All 13 started and finished the 55 miler, with David Laws winning aboard Fancy Grace, with Sara Ewing and Cal's Carisma finishing second. Third place DWA Malik, ridden by Jeff Stuart, took Best Condition.

Most of the 55 milers had the (take your pick) anguish/excitement/delight of watching a fierce cold front blow in. (I put my third coat layer on, so it was a delight for me!) We were above the clouds for a time, watching the cold layer of rain/fog shoot over a pass and into the park valley below. The winds had to be ripping along at 50 mph. But our horses just kept trotting onward. During the last miles of the ride we were pelted with hail and snow (yay!), even while the sun shined down upon us lucky endurance riders. Steph Teeter and Connie Holloway drove up into the park with extra jackets for anybody still on the trail who was frozen. We stayed warm riding, but it was the vets and volunteers and ride management in camp who froze, waiting for riders to come in!

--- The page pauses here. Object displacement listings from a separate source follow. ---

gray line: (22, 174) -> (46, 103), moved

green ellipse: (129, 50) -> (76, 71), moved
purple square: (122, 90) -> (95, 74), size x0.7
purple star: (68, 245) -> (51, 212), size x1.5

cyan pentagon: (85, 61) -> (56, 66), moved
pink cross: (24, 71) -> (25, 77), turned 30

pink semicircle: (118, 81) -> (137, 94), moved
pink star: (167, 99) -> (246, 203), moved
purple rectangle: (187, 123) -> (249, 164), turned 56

Day 3 repeated the trails from the day before, the only difference being the Big Bad Bull was laying down right beside our trail (his lady friends were gone and he looked tired), and there was 0% chance of precipitation, though it did spit a bit of snow on us in the afternoon!

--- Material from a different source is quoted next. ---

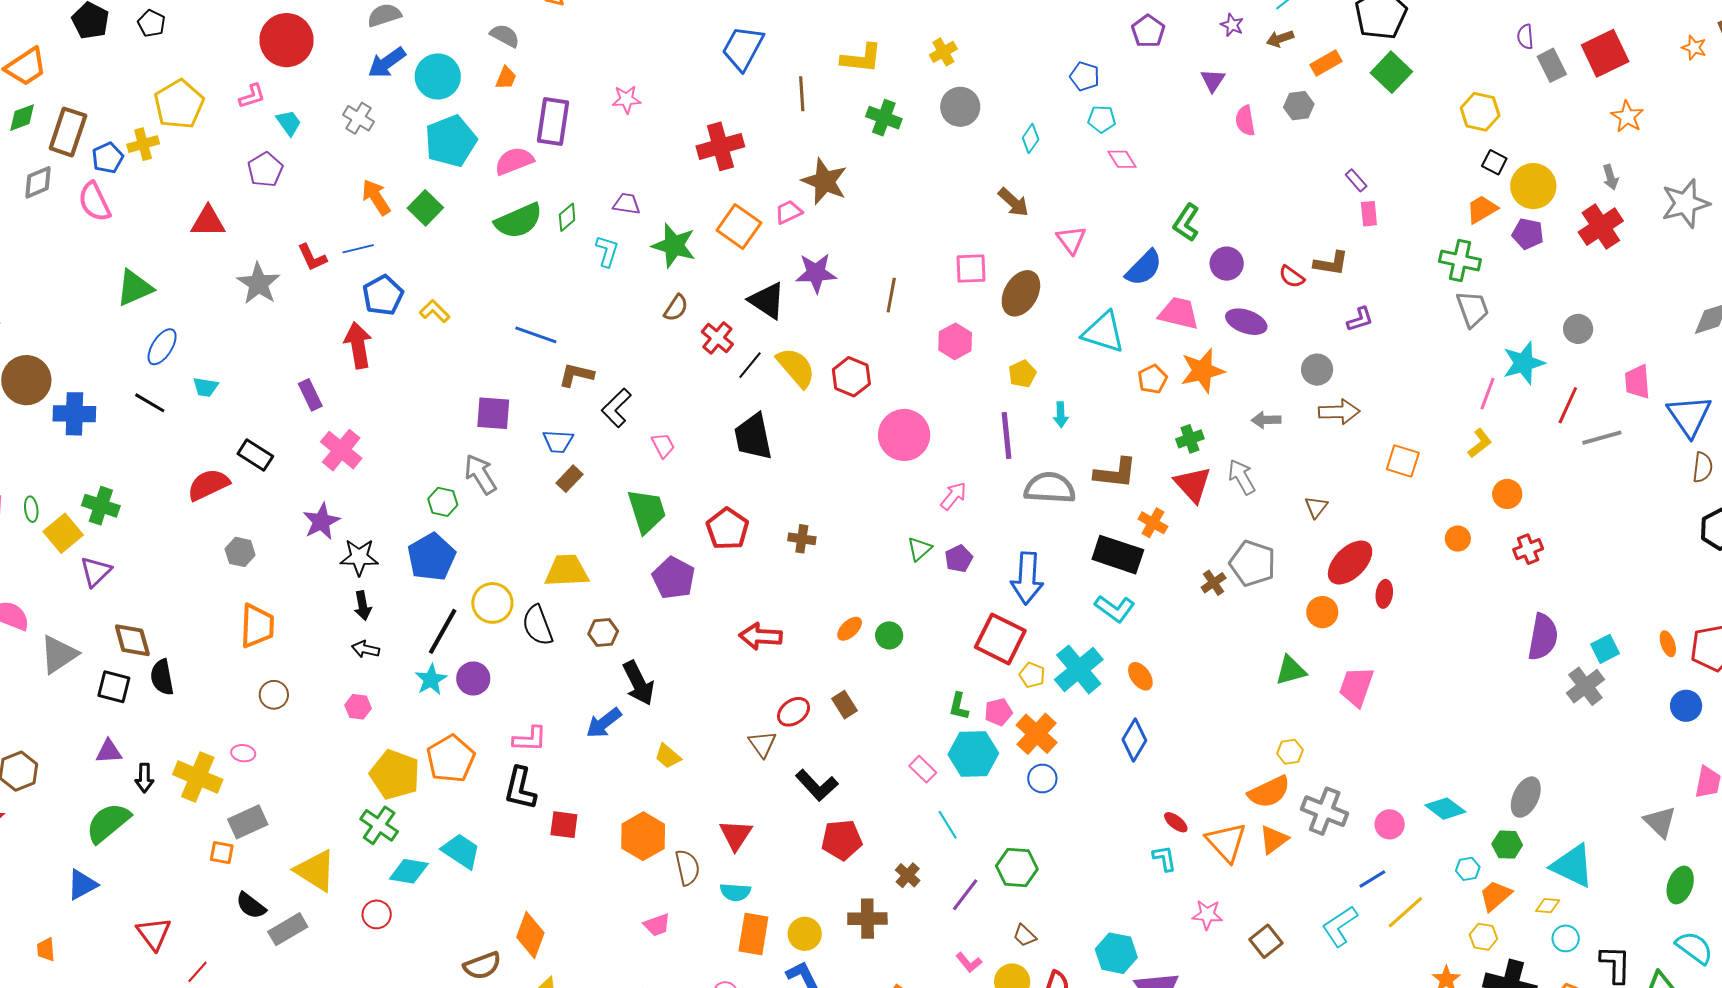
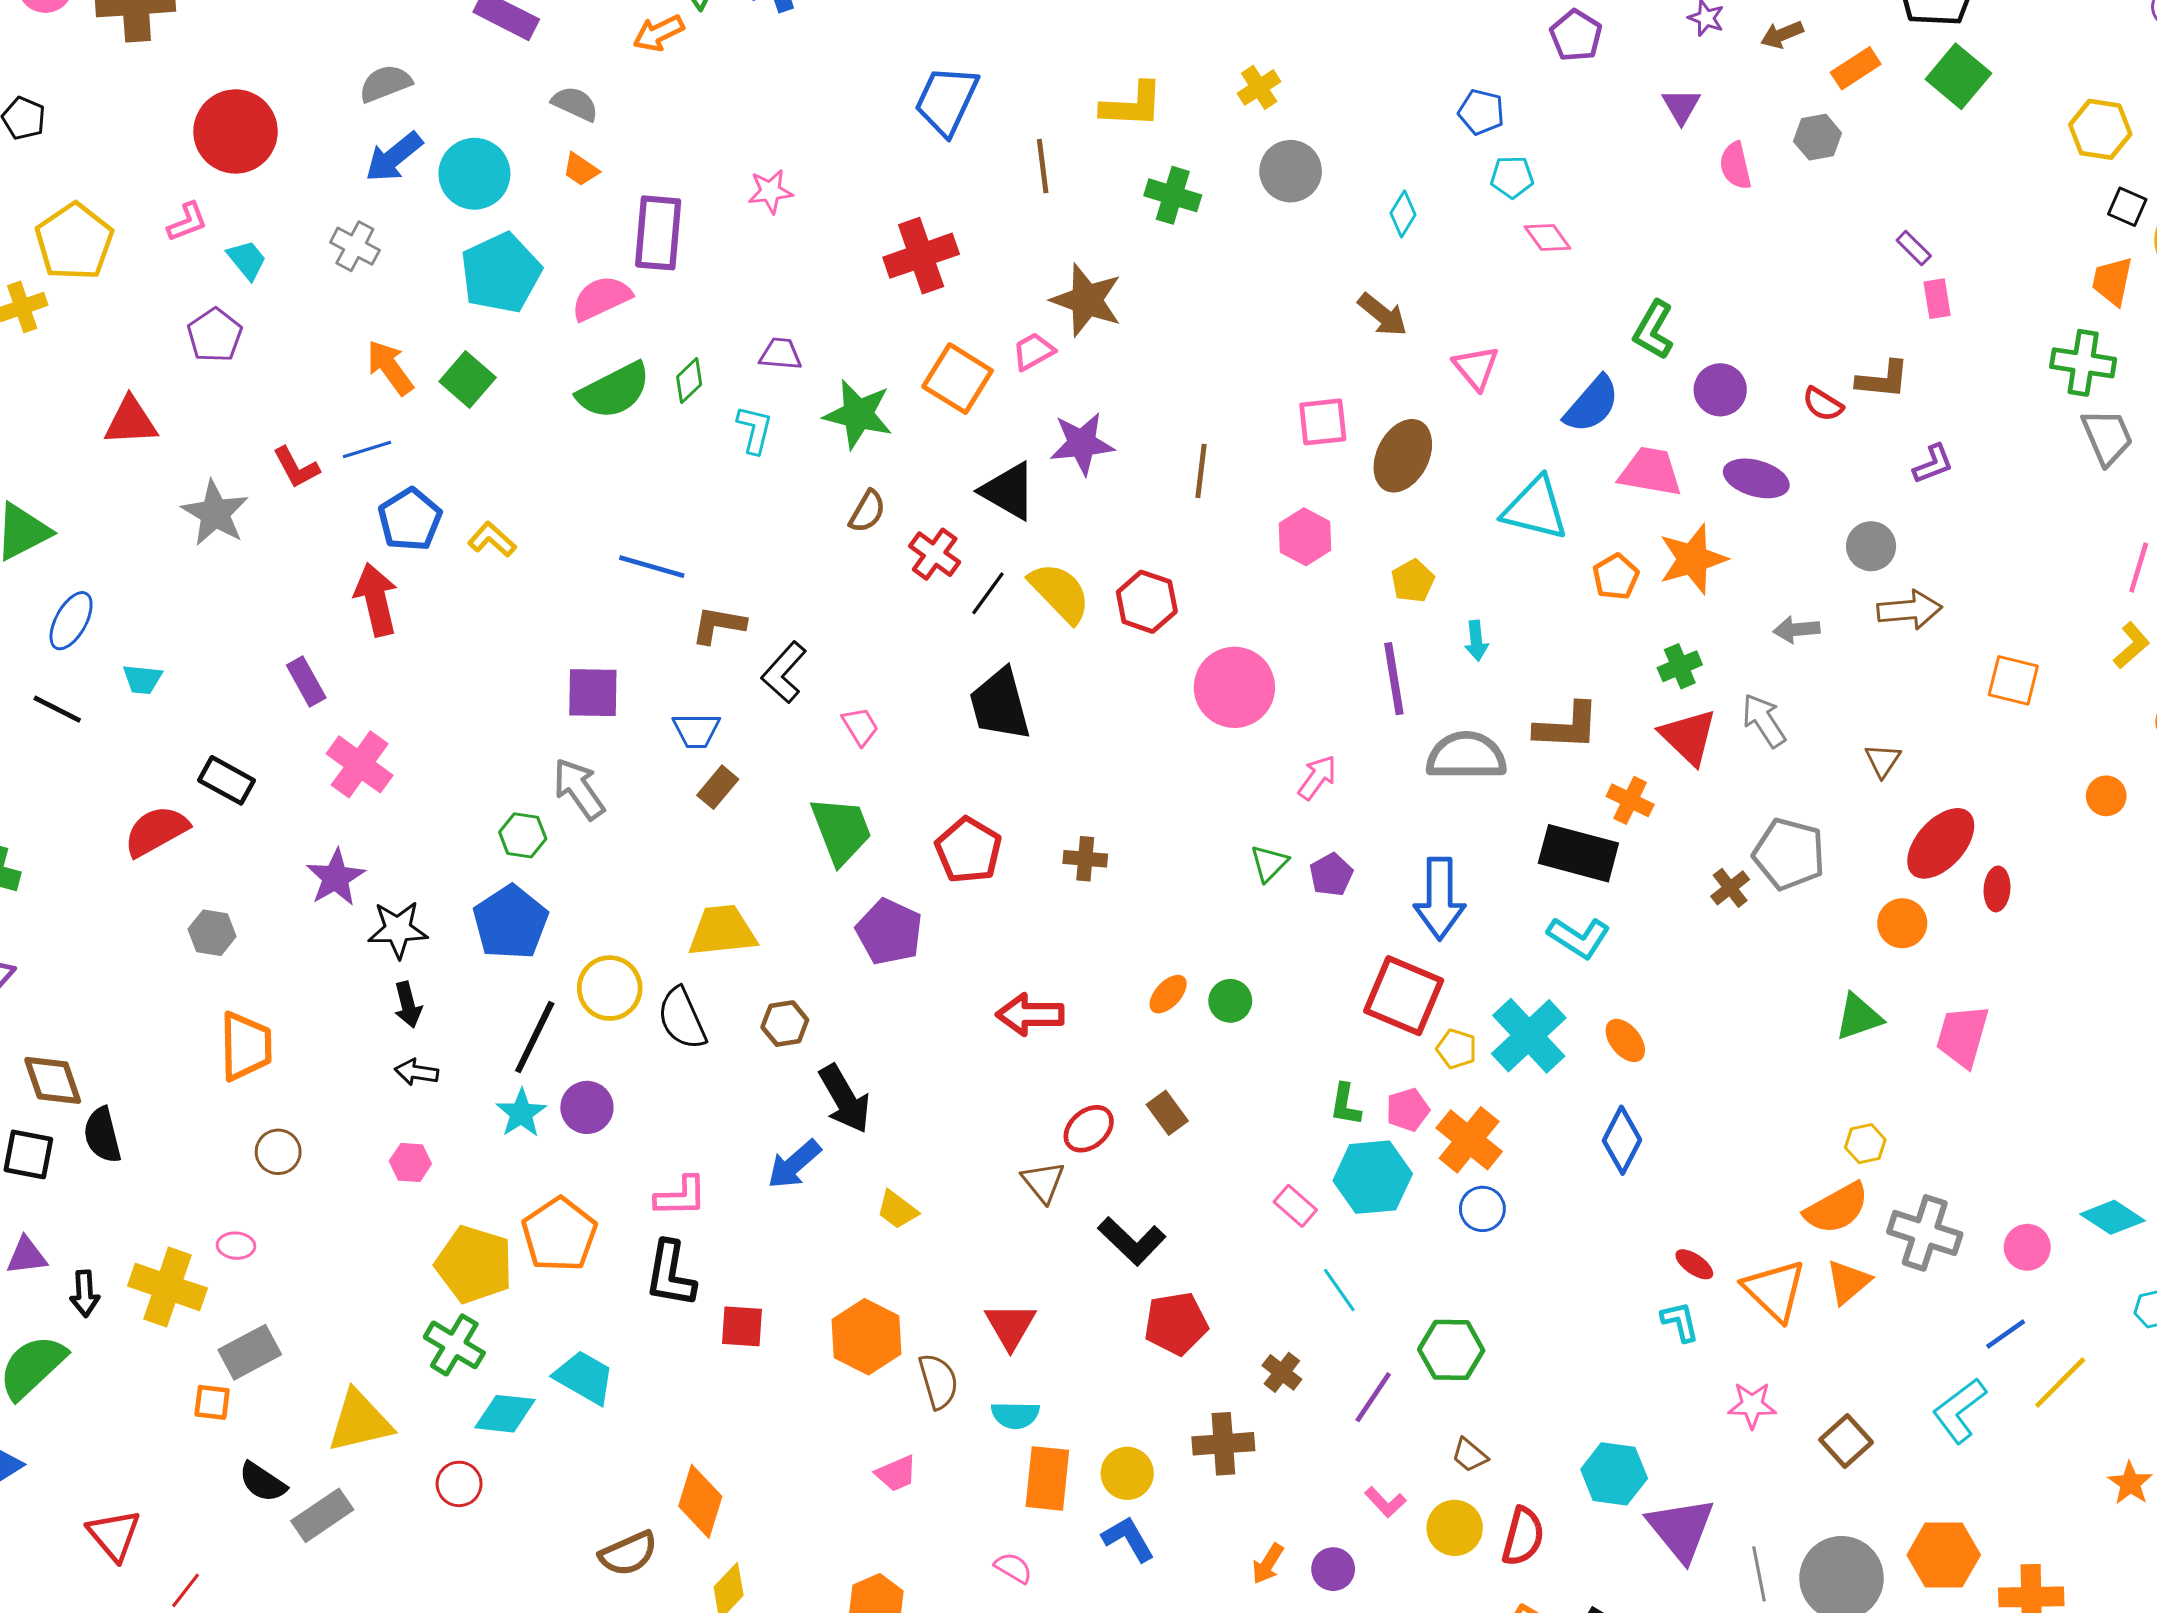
orange trapezoid: (506, 78) -> (581, 169), turned 105
orange trapezoid: (1482, 209) -> (2112, 281), turned -44
yellow triangle: (315, 871) -> (360, 1421), turned -42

45 riders started the 25 miler, with 44 finishing. The mules took the first 5 out of 6 placings, with Parker Wynn and Irish pulsing down first. 7th place Carrie Johnson and Payback Daysea Duke got Best Condition.

18 started the 50 miler, with 16 finishing. Lee Pearce and JAC Winterhawk tied with David Laws and Che Ole for first place, with Winterhawk getting Best Condition.

The Idaho IronHorse Challenge got off to a great start, with 18 horse/rider teams in contention, having completed all 3 days on the same horse - 4 of them on the 50-mile rides, and 14 on the LD rides. The Idaho IronButt Challenge (one rider, multiple horses, any distances) has 6 riders in contention, and the Idaho IronTeam Challenge (horse & rider team, mixed distances) has 3. More on this in the next post.

City of Rocks is truly one of the most beautiful rides in the country. Next year's 10th anniversary is sure to be memorable. Put this Bucket List ride on your calendar.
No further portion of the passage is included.